» Activity
Return nothing but the lines from the one with "16/2500 (rozměr cm/ výkon W)" through the one with "pengorbanan saudara sekalian" in the data below, word for word and without pictures.

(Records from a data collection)

######

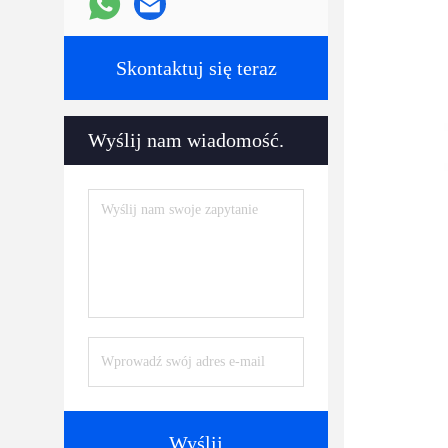
Skontaktuj się teraz
Wyślij nam wiadomość.
Wyślij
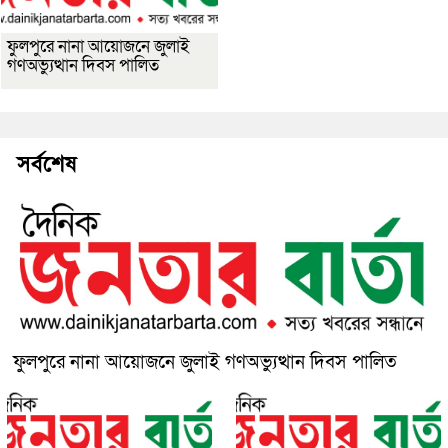
ফুলপুরে নানা আয়োজনে জুলাই
গণঅভ্যুত্থান দিবস পালিত
সর্বশেষ
ফুলপুরে নানা আয়োজনে জুলাই গণঅভ্যুত্থান দিবস পালিত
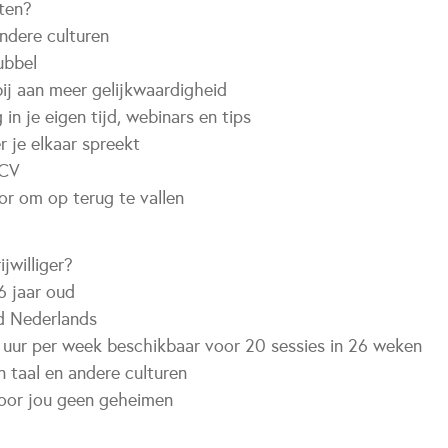
ten?
ndere culturen
ubbel
bij aan meer gelijkwaardigheid
g in je eigen tijd, webinars en tips
r je elkaar spreekt
 CV
or om op terug te vallen
ijwilliger?
6 jaar oud
nd Nederlands
1 uur per week beschikbaar voor 20 sessies in 26 weken
in taal en andere culturen
voor jou geen geheimen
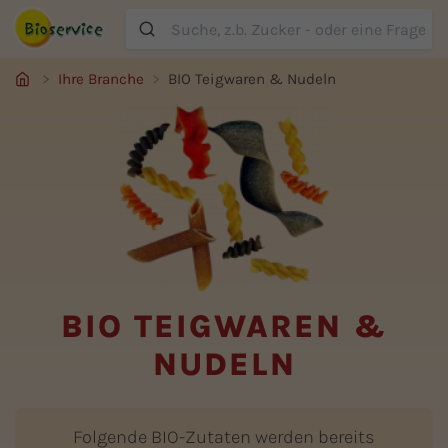
Suche
Ihre Branche
BIO Teigwaren & Nudeln
BIO TEIGWAREN &
NUDELN
Folgende BIO-Zutaten werden bereits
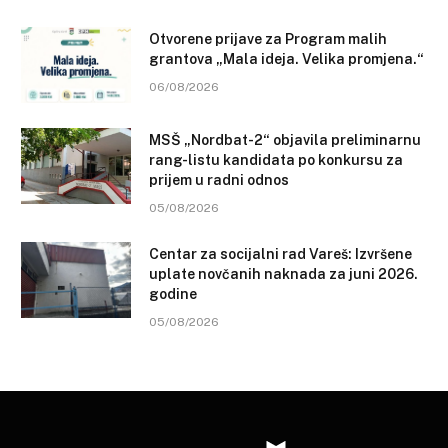
Otvorene prijave za Program malih
grantova „Mala ideja. Velika promjena.“
06/08/2026
MSŠ „Nordbat-2“ objavila preliminarnu
rang-listu kandidata po konkursu za
prijem u radni odnos
05/08/2026
Centar za socijalni rad Vareš: Izvršene
uplate novčanih naknada za juni 2026.
godine
05/08/2026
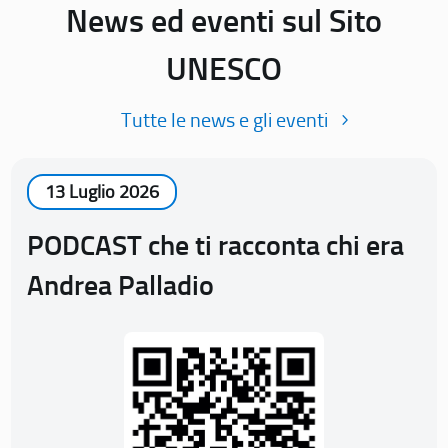
News ed eventi sul Sito
UNESCO
Tutte le news e gli eventi
13 Luglio 2026
PODCAST che ti racconta chi era
Andrea Palladio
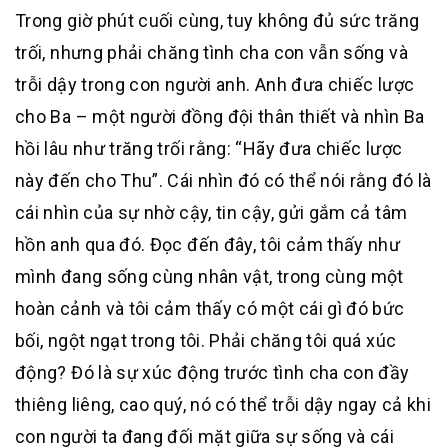
Trong giờ phút cuối cùng, tuy không đủ sức trăng
trối, nhưng phải chăng tình cha con vẫn sống và
trỗi dậy trong con người anh. Anh đưa chiếc lược
cho Ba – một người đồng đội thân thiết và nhìn Ba
hồi lâu như trăng trối rằng: “Hãy đưa chiếc lược
này đến cho Thu”. Cái nhìn đó có thể nói rằng đó là
cái nhìn của sự nhờ cậy, tin cậy, gửi gắm cả tâm
hồn anh qua đó. Đọc đến đây, tôi cảm thấy như
mình đang sống cùng nhân vật, trong cùng một
hoàn cảnh và tôi cảm thấy có một cái gì đó bức
bối, ngột ngạt trong tôi. Phải chăng tôi quá xúc
động? Đó là sự xúc động trước tình cha con đầy
thiêng liêng, cao quý, nó có thể trỗi dậy ngay cả khi
con người ta đang đối mặt giữa sự sống và cái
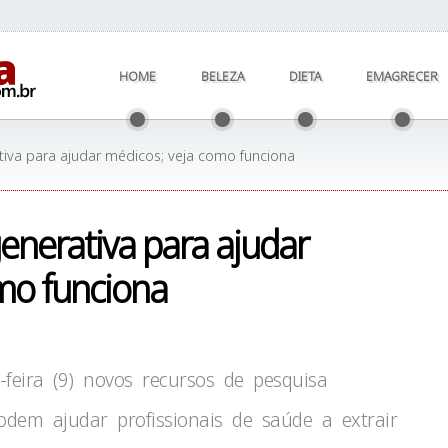
HOME
BELEZA
DIETA
EMAGRECER
tiva para ajudar médicos; veja como funciona
enerativa para ajudar
mo funciona
eira (9) novos recursos de pesquisa
podem ajudar profissionais de saúde a extrair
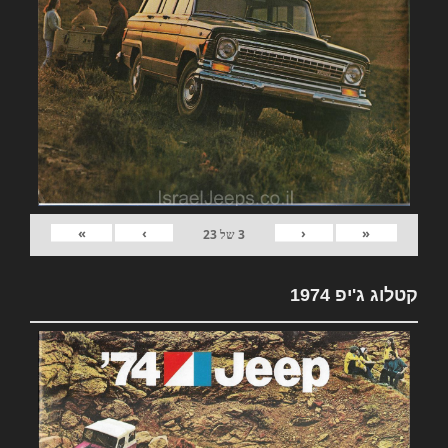
»
›
‹
«
3
של
23
קטלוג ג'יפ 1974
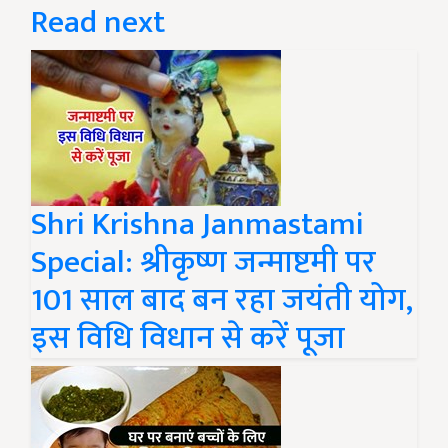
Read next
Shri Krishna Janmastami
Special: श्रीकृष्ण जन्माष्टमी पर
101 साल बाद बन रहा जयंती योग,
इस विधि विधान से करें पूजा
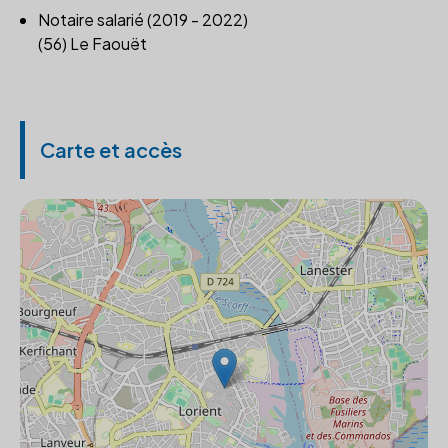
Notaire salarié (2019 - 2022)
(56) Le Faouët
Carte et accès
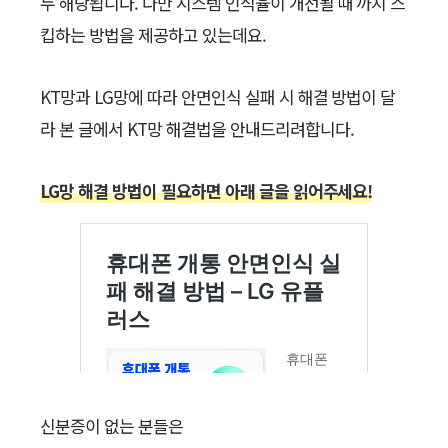
두 해당됩니다. 다만 시스템 인식율이 개선될 때 까지 스
킵하는 방법을 제공하고 있는데요.
KT망과 LG망에 따라 안면인식 실패 시 해결 방법이 달
라 본 글에서 KT망 해결법을 안내드리려합니다.
LG망 해결 방법이 필요하면 아래 글을 읽어주세요!
신분증이 없는 분들은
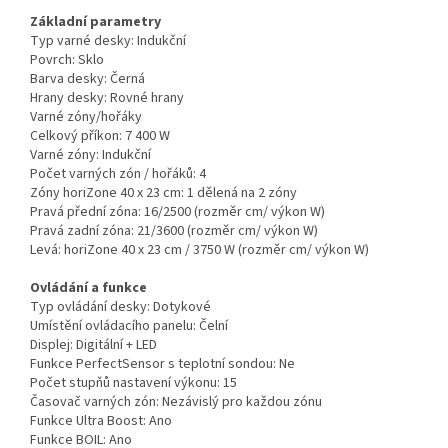
Základní parametry
Typ varné desky:
Indukční
Povrch:
Sklo
Barva desky:
Černá
Hrany desky:
Rovné hrany
Varné zóny/hořáky
Celkový příkon:
7 400 W
Varné zóny:
Indukční
Počet varných zón / hořáků:
4
Zóny horiZone 40 x 23 cm:
1 dělená na 2 zóny
Pravá přední zóna:
16/2500 (rozměr cm/ výkon W)
Pravá zadní zóna:
21/3600 (rozměr cm/ výkon W)
Levá:
horiZone 40 x 23 cm / 3750 W (rozměr cm/ výkon W)
Ovládání a funkce
Typ ovládání desky:
Dotykové
Umístění ovládacího panelu:
Čelní
Displej:
Digitální + LED
Funkce PerfectSensor s teplotní sondou:
Ne
Počet stupňů nastavení výkonu:
15
Časovač varných zón:
Nezávislý pro každou zónu
Funkce Ultra Boost:
Ano
Funkce BOIL:
Ano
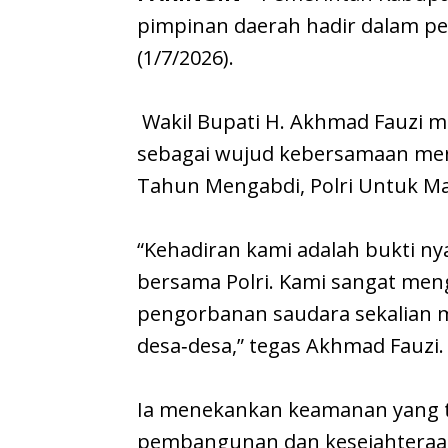
pimpinan daerah hadir dalam pe
(1/7/2026).
Wakil Bupati H. Akhmad Fauzi 
sebagai wujud kebersamaan men
Tahun Mengabdi, Polri Untuk Ma
“Kehadiran kami adalah bukti ny
bersama Polri. Kami sangat meng
pengorbanan saudara sekalian 
desa‑desa,” tegas Akhmad Fauzi.
Ia menekankan keamanan yang te
pembangunan dan kesejahtera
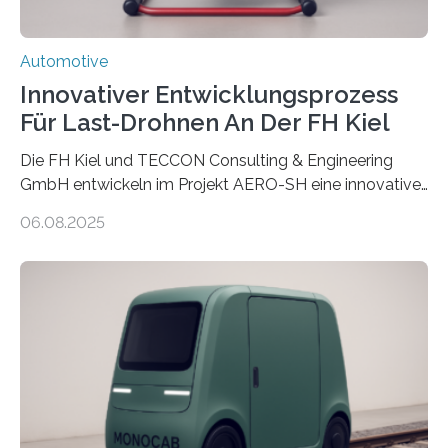
Automotive
Innovativer Entwicklungsprozess
Für Last-Drohnen An Der FH Kiel
Die FH Kiel und TECCON Consulting & Engineering
GmbH entwickeln im Projekt AERO-SH eine innovative,
flexible Entwicklungsplattform für Lastdrohnen mit bis
06.08.2025
zu 100 kg Nutzlast. Ein softwarebasierter,
simulationsgestützter Prozess und neue
Leichtbaukonzepte ermöglichen maßgeschneiderte,
energieeffiziente Drohnen für die maritime und
logistische Branche. Ziel ist es, Entwicklungskosten zu
senken und den Technologietransfer in eine nachhaltige
Luftlogistik zu fördern. Das Bundesministerium für
Forschung, Technologie und Raumfahrt fördert das
Transferprojekt mit einer Laufzeit von drei Jahren mit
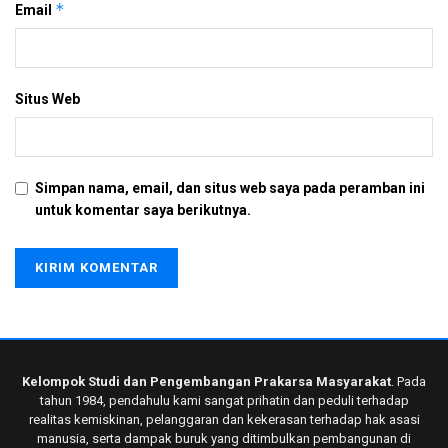
*
Email
Situs Web
Simpan nama, email, dan situs web saya pada peramban ini
untuk komentar saya berikutnya.
Kelompok Studi dan Pengembangan Prakarsa Masyarakat
. Pada
tahun 1984, pendahulu kami sangat prihatin dan peduli terhadap
realitas kemiskinan, pelanggaran dan kekerasan terhadap hak asasi
manusia, serta dampak buruk yang ditimbulkan pembangunan di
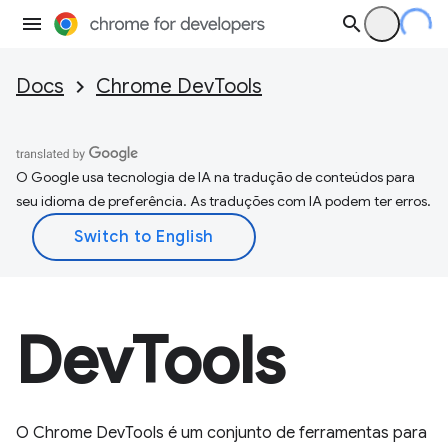
Docs
Chrome DevTools
O Google usa tecnologia de IA na tradução de conteúdos para
seu idioma de preferência. As traduções com IA podem ter erros.
DevTools
O Chrome DevTools é um conjunto de ferramentas para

######

» Answer box
16/2500 (rozměr cm/ výkon W)
Pravá zadní zóna:
21/3600 (rozměr cm/ výkon W)
Levá:
horiZone 40 x 23 cm / 3750 W (rozměr cm/ výkon W)
Ovládání a funkce
Typ ovládání desky:
Dotykové
Umístění ovládacího panelu:
Čelní
Displej:
Digitální + LED
Funkce PerfectSensor s teplotní sondou:
Ne
Počet stupňů nastavení výkonu:
15
Časovač varných zón:
Nezávislý pro každou zónu
Funkce Ultra Boost:
Ano
Funkce BOIL:
Ano
pimpinan daerah hadir dalam pe
(1/7/2026).
Wakil Bupati H. Akhmad Fauzi 
sebagai wujud kebersamaan men
Tahun Mengabdi, Polri Untuk Ma
“Kehadiran kami adalah bukti ny
bersama Polri. Kami sangat meng
pengorbanan saudara sekalian 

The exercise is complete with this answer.